### DATA FOR ANALYSIS
* * *
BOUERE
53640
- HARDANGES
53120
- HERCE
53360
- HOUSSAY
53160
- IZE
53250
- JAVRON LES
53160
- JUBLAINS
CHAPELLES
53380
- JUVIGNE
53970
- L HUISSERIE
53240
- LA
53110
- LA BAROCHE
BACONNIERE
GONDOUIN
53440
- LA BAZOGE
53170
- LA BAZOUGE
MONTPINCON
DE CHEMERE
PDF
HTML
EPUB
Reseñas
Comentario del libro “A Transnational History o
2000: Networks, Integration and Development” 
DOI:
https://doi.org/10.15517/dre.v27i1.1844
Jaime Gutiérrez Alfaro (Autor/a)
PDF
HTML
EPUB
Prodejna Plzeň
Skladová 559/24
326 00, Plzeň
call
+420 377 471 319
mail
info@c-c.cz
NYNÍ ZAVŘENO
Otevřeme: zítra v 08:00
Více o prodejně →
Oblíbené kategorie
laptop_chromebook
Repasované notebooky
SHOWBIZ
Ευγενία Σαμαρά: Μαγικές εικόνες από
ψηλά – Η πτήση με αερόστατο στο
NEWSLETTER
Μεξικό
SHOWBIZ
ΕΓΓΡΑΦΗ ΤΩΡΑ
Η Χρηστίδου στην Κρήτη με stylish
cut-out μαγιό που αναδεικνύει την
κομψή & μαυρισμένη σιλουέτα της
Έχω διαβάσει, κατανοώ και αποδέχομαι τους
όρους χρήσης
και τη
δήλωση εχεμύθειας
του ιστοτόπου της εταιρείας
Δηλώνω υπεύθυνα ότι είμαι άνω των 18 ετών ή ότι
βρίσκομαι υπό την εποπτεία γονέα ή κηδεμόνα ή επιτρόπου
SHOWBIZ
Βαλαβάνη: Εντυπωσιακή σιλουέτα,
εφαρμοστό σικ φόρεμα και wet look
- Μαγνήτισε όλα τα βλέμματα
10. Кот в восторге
* * *
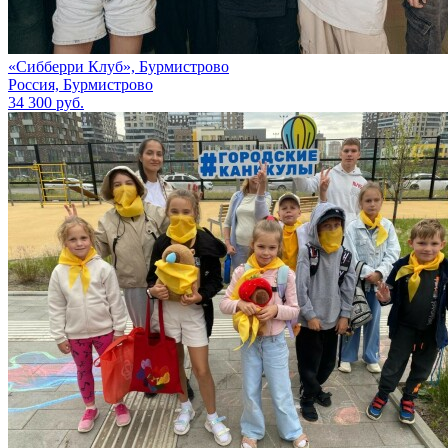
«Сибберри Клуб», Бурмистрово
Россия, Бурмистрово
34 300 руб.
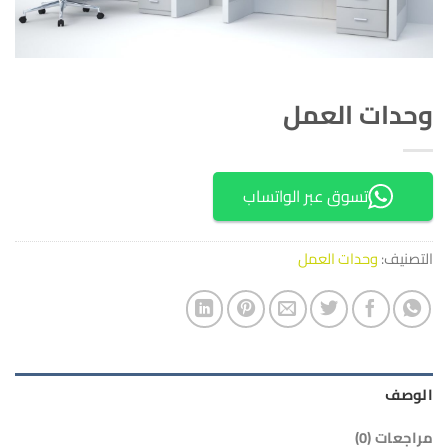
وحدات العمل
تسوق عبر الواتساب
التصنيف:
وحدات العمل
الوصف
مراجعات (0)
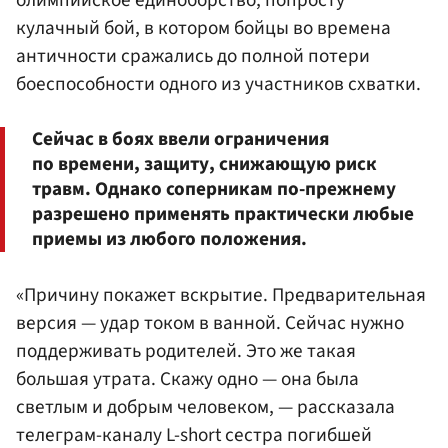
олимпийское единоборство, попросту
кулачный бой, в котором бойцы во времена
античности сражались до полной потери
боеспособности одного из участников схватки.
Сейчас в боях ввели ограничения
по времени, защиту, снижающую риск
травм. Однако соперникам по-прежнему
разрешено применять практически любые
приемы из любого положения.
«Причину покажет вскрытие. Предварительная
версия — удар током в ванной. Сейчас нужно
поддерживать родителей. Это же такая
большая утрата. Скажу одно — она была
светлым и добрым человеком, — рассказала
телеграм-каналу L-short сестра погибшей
* * *
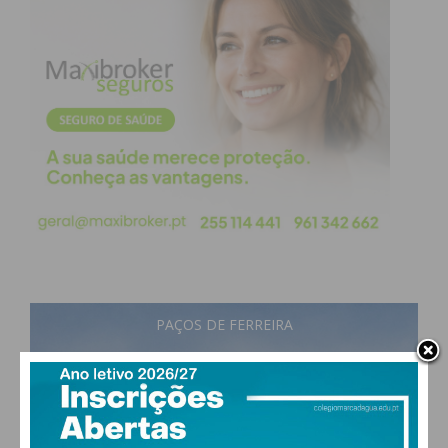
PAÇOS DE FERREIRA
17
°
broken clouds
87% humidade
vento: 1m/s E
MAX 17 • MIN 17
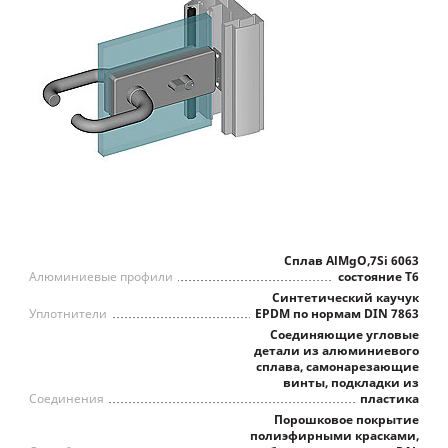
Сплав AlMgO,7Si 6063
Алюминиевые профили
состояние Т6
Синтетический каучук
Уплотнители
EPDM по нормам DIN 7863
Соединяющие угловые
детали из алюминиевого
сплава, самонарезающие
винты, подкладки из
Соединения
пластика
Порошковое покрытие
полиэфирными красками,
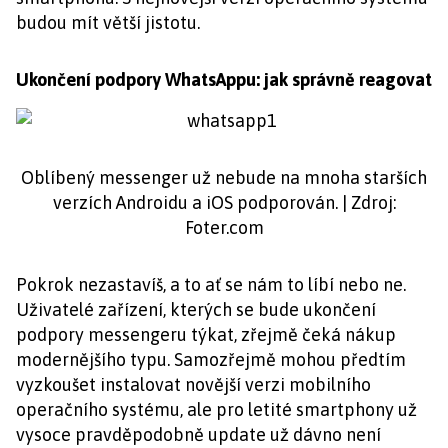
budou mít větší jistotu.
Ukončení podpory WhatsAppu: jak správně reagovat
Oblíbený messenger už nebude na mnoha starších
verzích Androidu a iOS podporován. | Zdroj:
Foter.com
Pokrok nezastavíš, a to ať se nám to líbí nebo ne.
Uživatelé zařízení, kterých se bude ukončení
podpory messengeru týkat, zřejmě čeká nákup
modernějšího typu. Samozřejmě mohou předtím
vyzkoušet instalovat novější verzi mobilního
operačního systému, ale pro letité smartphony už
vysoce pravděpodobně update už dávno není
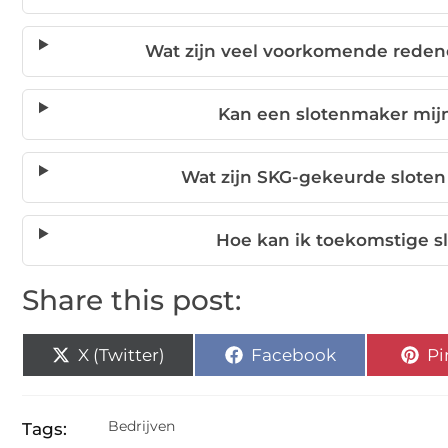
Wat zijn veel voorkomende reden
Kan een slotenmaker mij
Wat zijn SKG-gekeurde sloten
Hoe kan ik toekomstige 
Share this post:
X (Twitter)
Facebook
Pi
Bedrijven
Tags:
* * *
From the data above, return every line from the line that has "budou mít větší jistotu." up to and including the line that has "modernějšího typu. Samozřejmě mohou předtím", exactly.

### WRITTEN SOLUTION
budou mít větší jistotu.
Ukončení podpory WhatsAppu: jak správně reagovat
Oblíbený messenger už nebude na mnoha starších
verzích Androidu a iOS podporován. | Zdroj:
Foter.com
Pokrok nezastavíš, a to ať se nám to líbí nebo ne.
Uživatelé zařízení, kterých se bude ukončení
podpory messengeru týkat, zřejmě čeká nákup
modernějšího typu. Samozřejmě mohou předtím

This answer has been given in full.